The event felt surprisingly open at first—vendors talked to me freely and I could sit in on workshops—but by the second day, I started noticing cops whispering to each other while looking in my direction. Some came over to feel me out, asking what I thought of the term "militarization." One of them worked for the Northern California Regional Intelligence Center, a Homeland Security project to coordinate intelligence from local cops and federal agencies like the FBI. As I flipped through the counterterrorism handbook at his booth, he snatched it away. "That's for law enforcement only," he said. He told me he knew who I was.
The mission of the center is to "detect, prevent, investigate and respond to criminal and terrorist activity." When another reporter, Julia Carrie Wong, visited their office during the convention,
she found them tracking tweets from the few hundred protesters gathered outside.

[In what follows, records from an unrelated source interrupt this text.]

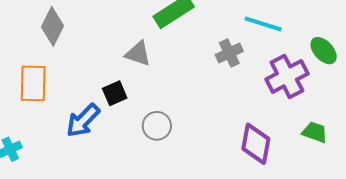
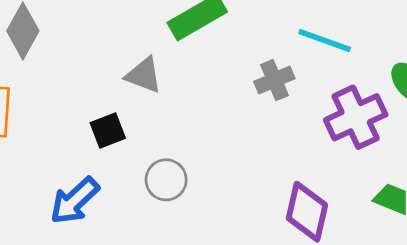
blue arrow: (83, 120) -> (75, 201), moved

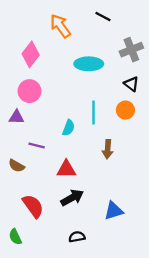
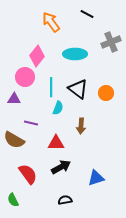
pink diamond: (31, 54) -> (37, 56), moved
black triangle: (131, 84) -> (78, 89), moved, size x1.5
cyan line: (93, 112) -> (51, 87), moved
brown arrow: (108, 149) -> (81, 126), moved
brown semicircle: (16, 166) -> (14, 140), size x1.5

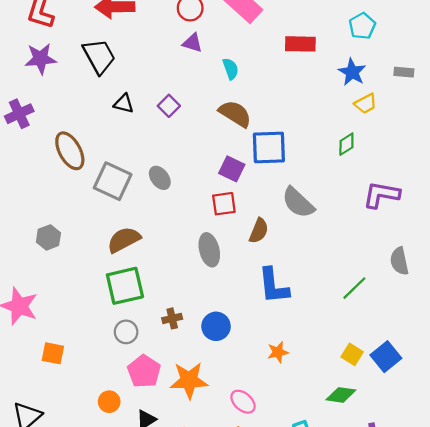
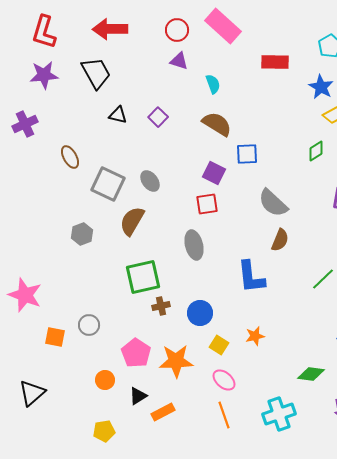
blue square: (269, 147) -> (247, 154), size x0.7
brown ellipse: (70, 151) -> (70, 157), size x0.7
brown semicircle: (259, 231) -> (280, 240), moved
gray hexagon: (48, 237) -> (82, 234), moved
brown semicircle: (124, 240) -> (132, 221), moved, turned -32
green square: (125, 286) -> (143, 277), moved
gray circle: (126, 332) -> (89, 325), moved
yellow square: (352, 354) -> (219, 345), moved

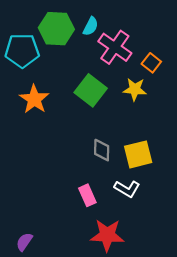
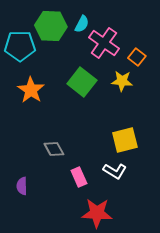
gray diamond: (102, 150) -> (54, 149), moved, turned -30
purple semicircle: (24, 242) -> (22, 186), moved, turned -36

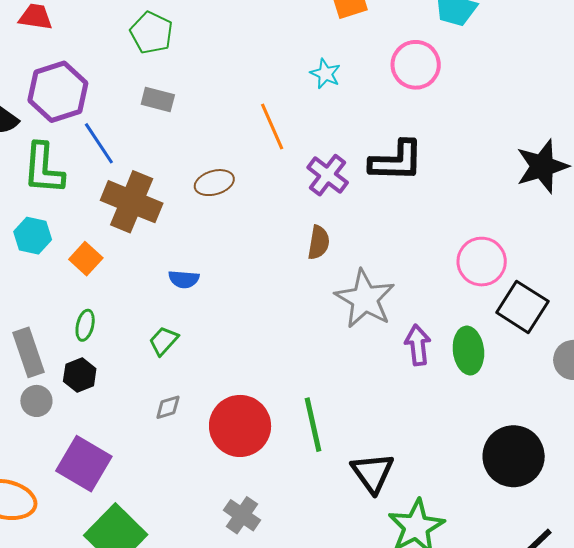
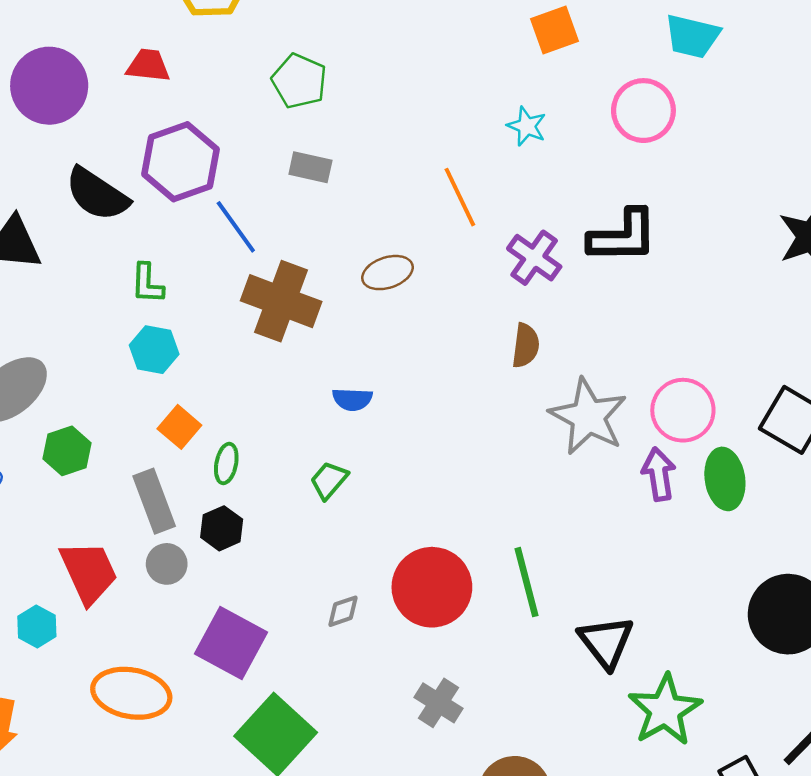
green L-shape: (44, 169) -> (147, 283), moved, size x0.6
orange square: (86, 259) -> (179, 427), moved
pink circle: (482, 262) -> (683, 410), moved
gray diamond: (168, 407) -> (343, 611), moved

From inside the hall, cops watched warily as the demonstrators chanted slogans about Ferguson. "If I see someone with an upside-down flag, I'm going to punch him in the face," one said to his team. Nearby, a vendor sold shirts with slogans of his own. One bore the image of a Spartan helmet and the phrase "Destruction cometh; and they shall seek peace, and there shall be none." His most popular shirt read "This Is My Peace Sign"; it showed crosshairs centered on what I briefly took to be a person with his hands up, though it was actually an AR-15 sight.
He told me to make sure I remembered one thing: We are sheep and police are the sheepdogs. They protect us, and they kill the wolves. I pointed at the shirt and asked, "The person in the sight, is that the flock or the wolf?"
"If he's in the crosshairs, it's gonna be the wolf," he said. "It's gonna be the bad guy."